A law passed in France, which takes effect November 1st, will require companies with less than 250 employees to inform employees of any intention to sell the company (or a majority stake in the company). This law will certainly have a ripple effect to startups, where deals are often made fast and furious, with the biggest acquisitions in the past 3 years often happening in a matter of weeks.
Specifically, the law states that, two months before cession of the company, employees who have opted in to be informed about such activity must be informed of the intent or pending action. While it’s not clear whether a workaround to this may include signing a deal that takes effect two months down the road, it certainly could make things difficult – a close friend of mine recently, in trying to have his company acquired, so one buyer walk away due to employee response to the buyer in question.

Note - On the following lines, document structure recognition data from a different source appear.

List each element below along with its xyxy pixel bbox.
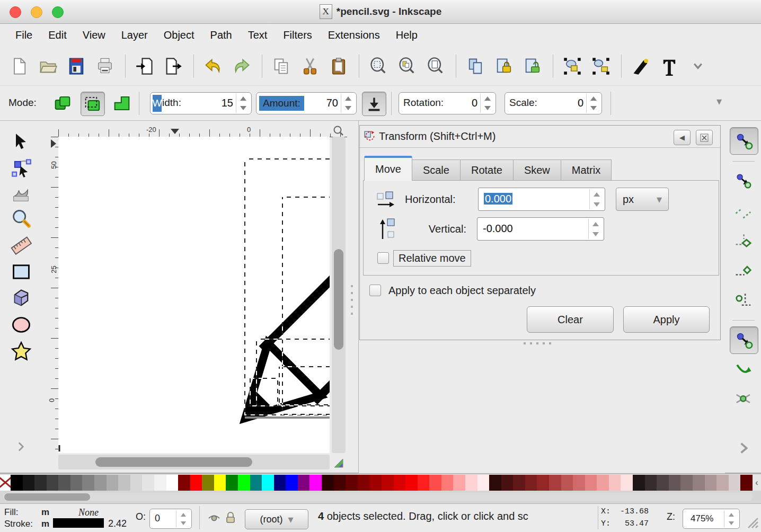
canvas[interactable] xyxy=(58,137,330,453)
mode-move-button[interactable] xyxy=(51,92,74,115)
palette-scroll-arrow[interactable]: ‹ xyxy=(753,475,761,491)
palette-swatch[interactable] xyxy=(322,475,334,491)
stroke-color-swatch[interactable] xyxy=(53,518,104,528)
palette-swatch[interactable] xyxy=(34,475,47,491)
menu-help[interactable]: Help xyxy=(388,27,426,43)
tab-move[interactable]: Move xyxy=(364,156,412,181)
palette-swatch[interactable] xyxy=(226,475,238,491)
layer-visibility-icon[interactable] xyxy=(208,511,220,524)
vertical-scrollbar-thumb[interactable] xyxy=(334,249,343,350)
dialog-resize-grip[interactable] xyxy=(524,342,551,344)
menu-view[interactable]: View xyxy=(75,27,113,43)
tweak-tool-button[interactable] xyxy=(7,181,35,206)
snap-bbox-button[interactable] xyxy=(730,167,757,194)
palette-swatch[interactable] xyxy=(441,475,454,491)
window-resize-grip[interactable] xyxy=(746,515,759,529)
width-spinbox[interactable]: W idth: 15 xyxy=(150,92,252,114)
palette-swatch[interactable] xyxy=(477,475,490,491)
width-spinner[interactable] xyxy=(236,94,250,113)
palette-swatch[interactable] xyxy=(142,475,154,491)
overflow-chevron-right-button[interactable] xyxy=(730,435,757,461)
export-button[interactable] xyxy=(162,55,185,78)
palette-swatch[interactable] xyxy=(107,475,119,491)
palette-swatch[interactable] xyxy=(621,475,633,491)
clear-button[interactable]: Clear xyxy=(527,306,614,333)
rectangle-tool-button[interactable] xyxy=(7,260,35,284)
snap-enable-button[interactable] xyxy=(730,127,758,155)
color-managed-view-icon[interactable] xyxy=(333,457,345,469)
palette-swatch[interactable] xyxy=(740,475,753,491)
paste-button[interactable] xyxy=(327,55,350,78)
vertical-input[interactable]: -0.000 xyxy=(477,217,604,241)
palette-swatch[interactable] xyxy=(130,475,143,491)
palette-swatch[interactable] xyxy=(190,475,202,491)
horizontal-scrollbar-thumb[interactable] xyxy=(95,457,252,467)
pressure-toggle-button[interactable] xyxy=(362,92,386,116)
palette-swatch[interactable] xyxy=(238,475,250,491)
palette-swatch[interactable] xyxy=(286,475,298,491)
palette-swatch[interactable] xyxy=(178,475,190,491)
vertical-ruler[interactable]: 50 25 0 xyxy=(50,137,59,453)
snap-nodes-button[interactable] xyxy=(730,326,758,354)
relative-move-checkbox[interactable] xyxy=(377,252,389,264)
palette-swatch[interactable] xyxy=(525,475,537,491)
palette-swatch[interactable] xyxy=(585,475,597,491)
tab-rotate[interactable]: Rotate xyxy=(461,159,514,181)
document-new-button[interactable] xyxy=(7,55,31,78)
palette-swatch[interactable] xyxy=(609,475,621,491)
horizontal-spinner[interactable] xyxy=(589,189,604,209)
zoom-page-button[interactable] xyxy=(424,55,447,78)
palette-swatch[interactable] xyxy=(561,475,573,491)
apply-button[interactable]: Apply xyxy=(623,306,710,333)
opacity-spinbox[interactable]: 0 xyxy=(149,509,192,529)
mode-corner-button[interactable] xyxy=(110,92,134,115)
palette-swatch[interactable] xyxy=(166,475,179,491)
toolbox-overflow-button[interactable] xyxy=(7,435,35,459)
snap-path-button[interactable] xyxy=(730,356,757,383)
document-save-button[interactable] xyxy=(65,55,88,78)
horizontal-ruler[interactable]: -20 0 xyxy=(58,127,347,137)
ungroup-button[interactable] xyxy=(589,55,613,78)
snap-bbox-corners-button[interactable] xyxy=(730,227,757,253)
layer-dropdown[interactable]: (root)▾ xyxy=(245,509,308,529)
fill-stroke-button[interactable] xyxy=(629,55,652,78)
snap-bbox-edge-mid-button[interactable] xyxy=(730,256,757,283)
palette-swatch[interactable] xyxy=(645,475,657,491)
palette-swatch[interactable] xyxy=(537,475,549,491)
unit-dropdown[interactable]: px▾ xyxy=(616,188,669,211)
palette-swatch[interactable] xyxy=(669,475,681,491)
amount-spinner[interactable] xyxy=(341,94,355,113)
menu-file[interactable]: File xyxy=(7,27,40,43)
snap-bbox-edges-button[interactable] xyxy=(730,197,757,224)
menu-extensions[interactable]: Extensions xyxy=(320,27,388,43)
palette-swatch[interactable] xyxy=(369,475,382,491)
amount-spinbox[interactable]: Amount: 70 xyxy=(256,92,357,114)
horizontal-input[interactable]: 0.000 xyxy=(478,188,605,211)
rotation-spinner[interactable] xyxy=(480,94,494,113)
palette-scrollbar-thumb[interactable] xyxy=(4,493,90,501)
palette-swatch[interactable] xyxy=(549,475,561,491)
palette-swatch[interactable] xyxy=(334,475,346,491)
palette-swatch[interactable] xyxy=(394,475,406,491)
toolbar-overflow-chevron-icon[interactable]: ▾ xyxy=(716,95,722,108)
palette-swatch[interactable] xyxy=(453,475,465,491)
palette-swatch[interactable] xyxy=(298,475,310,491)
copy-button[interactable] xyxy=(270,55,293,78)
palette-swatch[interactable] xyxy=(262,475,274,491)
palette-swatch[interactable] xyxy=(680,475,693,491)
tab-skew[interactable]: Skew xyxy=(514,159,561,181)
zoom-spinbox[interactable]: 475% xyxy=(683,509,740,529)
relative-move-label[interactable]: Relative move xyxy=(393,250,471,267)
mode-dash-button[interactable] xyxy=(81,92,105,116)
palette-swatch[interactable] xyxy=(633,475,645,491)
palette-swatch[interactable] xyxy=(573,475,585,491)
panel-resize-grip[interactable] xyxy=(351,285,353,315)
unlink-clone-button[interactable] xyxy=(521,55,544,78)
opacity-spinner[interactable] xyxy=(176,510,190,527)
fill-value[interactable]: None xyxy=(78,507,99,518)
zoom-corner-icon[interactable] xyxy=(333,125,344,137)
palette-swatch[interactable] xyxy=(657,475,669,491)
create-clone-button[interactable] xyxy=(492,55,516,78)
zoom-tool-button[interactable] xyxy=(7,207,35,231)
palette-swatch[interactable] xyxy=(94,475,107,491)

Employees who opt in will have to sign a confidentiality agreement, and, if they are not properly informed, may take action no more than two months after said cession is official. In taking action, they can potentially overturn the acquisition decision in court – I really can’t wait for the first example of that to come into play.
Keeping high-level decisions out of prying ears can be tough – the law seems to imply that only employees who actively announce their desire to remain informed must be informed, however it’s hard to tell what precedent this law might set for future legislation.
Startups move fast, and pitching your acquisition to your investors, your board & your cofounders is hard enough without having to make sure your employees are on board.